Sirius non la vide, ma sapeva benissimo che il suo amico avesse un'espressione scettica dipinta in volto.
«Mah... tanto so che non sono il solo a pens...»
Erano entranti nella Stamberga. Appena lo vide, la voce del ragazzo con gli occhiali ammutolì e lo fissò con uno sguardo che Sirius reputò abbastanza duro.
Quest'ultimo, con la cosa dell'occhio, vide Peter mettersi in un angolo e tentare di farsi piccolo piccolo, per quanto la sua stazza potesse permetterglielo.

Remus, invece, rimase dov'era, fra i due.
Si fissarono per un periodo che parve a tutti e quattro un'eternità.
E poi, fosse pungolati dallo sguardo di Lupin, sia James che Sirius intervennero.
«Scusami...»
«No... dovrei scusarmi io per come...»
«Ma no... forse...»
Un colpo di tosse da parte di Lupin, bloccò entrambi.
«James, Sirius avrebbe qualcosa di importante da dirti. Riguarda il motivo per cui si sia allontanato così bruscamente l'altro giorno. Ovviamente» guardò Peter «Questo interessa anche te.»
I quattro si sedettero per terra e Sirius, dopo aver fatto un lungo respiro, iniziò a raccontare. Fu facile, più di quanto pensasse, tirar fuori tutto.
Raccontò della sua famiglia e delle loro ideologie.
Raccontò dell'infanzia di Regulus e della sua vissuta sotto il fuoco incrociato di quella mentalità.
Raccontò di quando iniziò ad essere consapevole di non essere come tutti i suoi parenti, ad eccezione di alcuni come sua cugina Andromeda.
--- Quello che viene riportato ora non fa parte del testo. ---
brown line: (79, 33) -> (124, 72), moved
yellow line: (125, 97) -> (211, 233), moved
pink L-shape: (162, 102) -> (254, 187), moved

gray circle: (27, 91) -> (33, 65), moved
Raccontò di come sia stata accolta in pessimo modo la notizia di essere stato smistato a Grifondoro.
Ed infine, raccontò di come la madre affermasse che...
«”Un vero mago purosangue è dotato di talento e particolarmente versato nelle arti magiche”. Per questo motivo ho deciso di mostrarmi totalmente negato, per non darle questa soddisfazione.»
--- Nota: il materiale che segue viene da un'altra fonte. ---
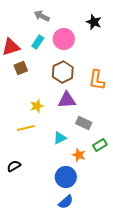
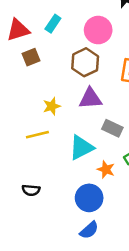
pink circle: (64, 39) -> (98, 30), moved
cyan triangle: (60, 138) -> (81, 148), size x1.5
black semicircle: (14, 166) -> (31, 190), moved, turned -144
E tacque. Fissò James, il quale, non aveva ancora aperto bocca. Dall'espressione nel suo viso, capì che stava metabolizzando la notizia. Attese.
«Mia madre mi aveva detto che esistevano persone che la pensassero come i tuoi genitori» esordì «Ma non pensavo che, un giorno, avrei incontrato una persona con quella mentalità o che, comunque, ci avesse avuto a che fare. Non so cosa farei se i miei genitori fossero di quella pasta...» sembrò pensarci un attimo «Anzi so cosa farei!»
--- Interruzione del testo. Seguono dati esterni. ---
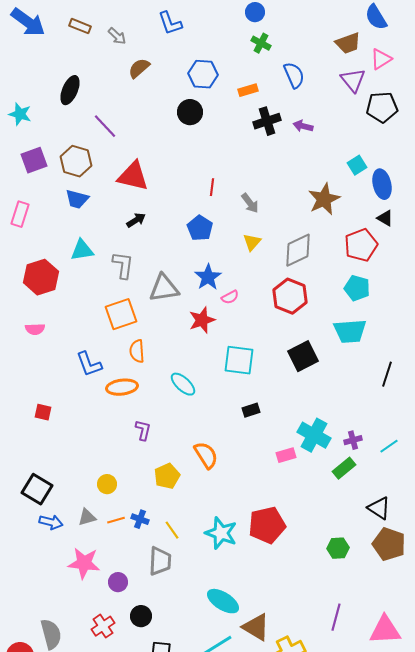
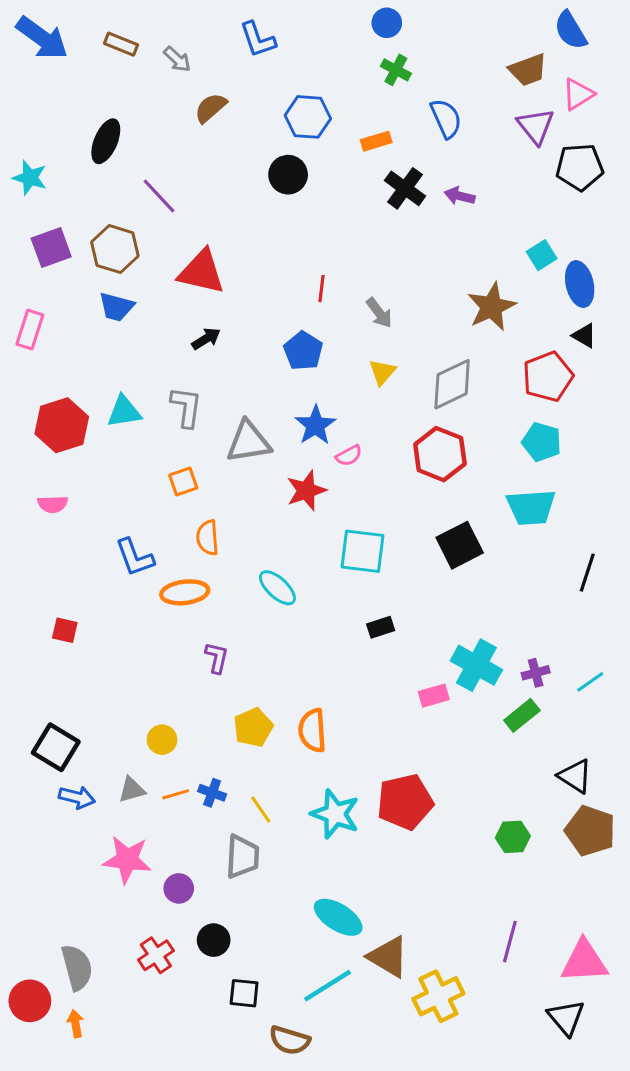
black cross: (267, 121) -> (405, 188), turned -36
cyan triangle: (82, 250) -> (124, 412), moved
orange square: (121, 314) -> (183, 481), size x0.6
orange semicircle: (206, 455) -> (312, 731), moved, turned -152

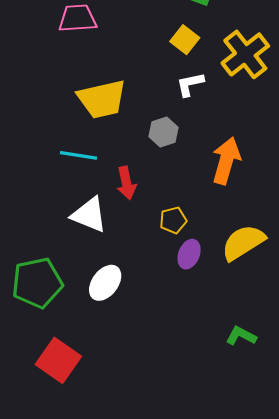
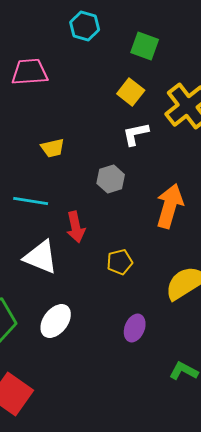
yellow trapezoid: (102, 99) -> (53, 148), size x0.5
purple ellipse: (189, 254) -> (135, 328), moved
Sorrideva. Aveva quel sorriso che Sirius Black conosceva fin troppo bene.
«Io mostrerei il mio talento magico, non lo terrei nascosto.»
«James, non hai capito...»
«Aspetta, fammi finire...» lo interruppe l'amico. Sembrava in estasi. «Tua madre vuole che tu mostri la purezza del tuo sangue tramite il tuo talento magico? Fallo! Ma non come vuole lei! Fallo come lo farebbe Sirius Black...»
Nel suo volto si dipinse un'espressione... malandrina.
Lui capì al volo e sorrise.
«Combinando disastri!»
«Mia madre impazzirà di sicuro!» esclamò Sirius con una risata.
«Oh pure la mia, ma poco m'importa!» ribatté l'altro «L'importante sarà rivendicare i...»
«Non penso che dovreste farlo...»
«Ah... non fare il guastafeste Remus» lo interruppe il ragazzo con gli occhiali «Non faremo niente di... pericoloso.» La luce che popolava i suoi occhi affermava
l'esatto opposto.

La luce che popolava i suoi occhi affermava l'esatto opposto.
James, alla fine, aveva capito. Remus aveva avuto ragione. Aveva capito al di là di ogni su aspettativa. La sua idea era più che geniale: combinarne di tutto e di più, sua madre sarebbe uscita fuori dai gangheri. Sarebbe stato uno spasso ricevere le sue Strillettere in sala Grande alle otto del mattino...
«Facciamolo!» concluse.
Con la coda dell'occhio, vide il volto di Remus Lupin deformarsi in un'espressione davvero poco solidale con la loro idea.